The Irregular Lifeforms Chapter 20 - Mimpi yang Menjadi Sebuah Pertanda


Tenggelam dalam kegelapan adalah suatu hal yang paling ditakuti oleh setiap manusia. Tidak peduli sekuat apa tubuhmu, takut adalah reaksi alami yang muncul karena tekanan pada pikiran dan perasaan.

Perasaan takut juga dapat diartikan sebagai pertanda bahaya, sehingga manusia perlahan akan mencoba menghindari sesuatu yang dianggapnya berbahaya bagi diri sendiri atau kelompoknya.

Namun, di duniaku yang dipenuhi kematian dan kehancuran. Menciptakan rasa kekhawatiran yang lebih tinggi. Bahkan bagiku sendiri, menghadapi makhluk seperti Astal lebih menakutkan dibanding ancaman pembunuhan yang dilancarkan manusia lain.

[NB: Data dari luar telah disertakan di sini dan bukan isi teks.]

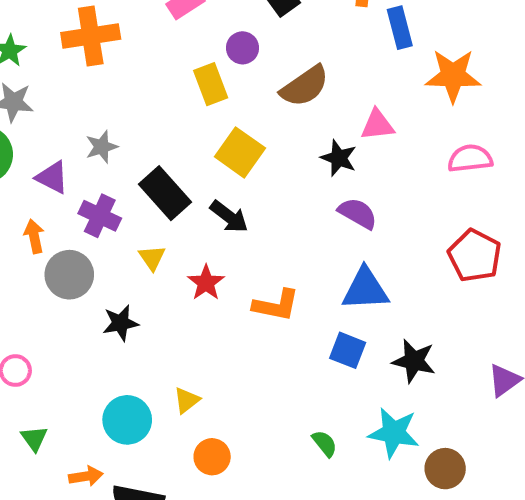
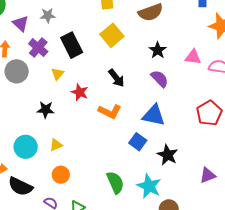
pink triangle: (377, 125) -> (193, 57), moved
black arrow: (229, 217) -> (116, 78), moved
red star: (206, 283) -> (80, 92), turned -30
black star: (121, 323) -> (46, 110), moved
green semicircle: (325, 443) -> (115, 183), size x1.6

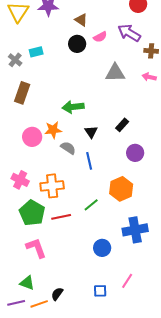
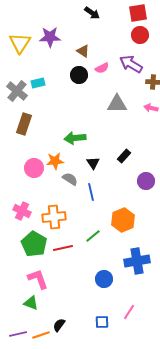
gray cross: (15, 60) -> (17, 91), size x1.5
purple circle: (135, 153) -> (146, 181), moved
green triangle: (27, 283) -> (31, 303), moved

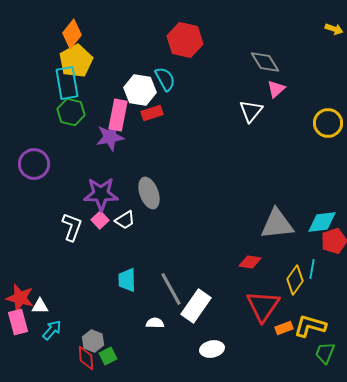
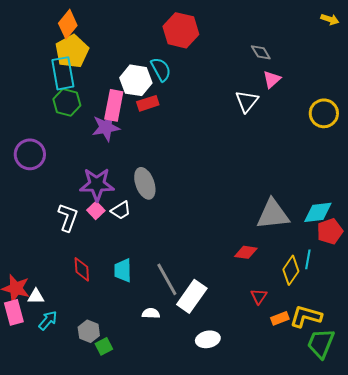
gray diamond: (265, 62) -> (261, 52), size x0.7
red triangle: (263, 306) -> (259, 296), size x0.5
green trapezoid: (325, 353) -> (321, 343), size x1.4
red diamond: (86, 358) -> (82, 269), moved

Dari sanalah, rasa takut yang sangat besar muncul dan membuat setiap orang melakukan segala cara untuk menolak kehancuran umat manusia bersama-sama. Harapan umat manusia perlahan muncul, sedikit demi sedikit merangkak naik menuju rantai kehidupan tertinggi lagi, menimbulkan adanya kontradiksi yang menghancurkan kepercayaan masing-masing individu.

Di kala mereka mulai mendapatkan cahaya harapan, di sanalah terdapat orang-orang yang telah berkorban dibalik layar demi mengangkat cahaya tersebut untuk keluar dari dasar dan menghancurkan sangkar ketakutan.

Itulah yang kami lakukan. Bekerja di balik layar. Mempertaruhkan nyawa yang dilandaskan atas nama kedamaian dunia. Artinya ... apakah kami akan selalu berada dalam kegelapan ini?

Itu terus berlanjut hingga sekarang, di mana aku tengah berdiri di suatu tempat yang tak kukenal. Aku ingat tentang diriku yang terlempar ke dunia lain, tetapi panorama di hadapanku sekarang adalah hal baru.

Aku melihat jalan tanah yang membentang panjang hingga ke ujung yang tertutup cahaya. Di kedua sisi jalan tersebut, terdapat pepohonan yang begitu indah dengan mahkota bunga bermekaran yang berwarna merah muda. Bunga sakura kah? Itu begitu banyak dan terus ada hingga ke ujung jalan.

Seseorang kemudian memeluk lengan kananku, aku sadar, dia adalah orang yang baru kuselamatkan beberapa minggu lalu, wanita dengan telinga rubah yang imut dan rambut keemasan yang indah. Istriku, Schana.

Dia tersenyum bahagia, menarikku dan mengajakku berlari pelan bersamanya melewati jajaran pohon sakura. Kami berlari pelan ke arah ujung jalan ini yang tertutup cahaya. Tak lama kemudian, aku melihat siluet asing yang berdiri membelakangi kami.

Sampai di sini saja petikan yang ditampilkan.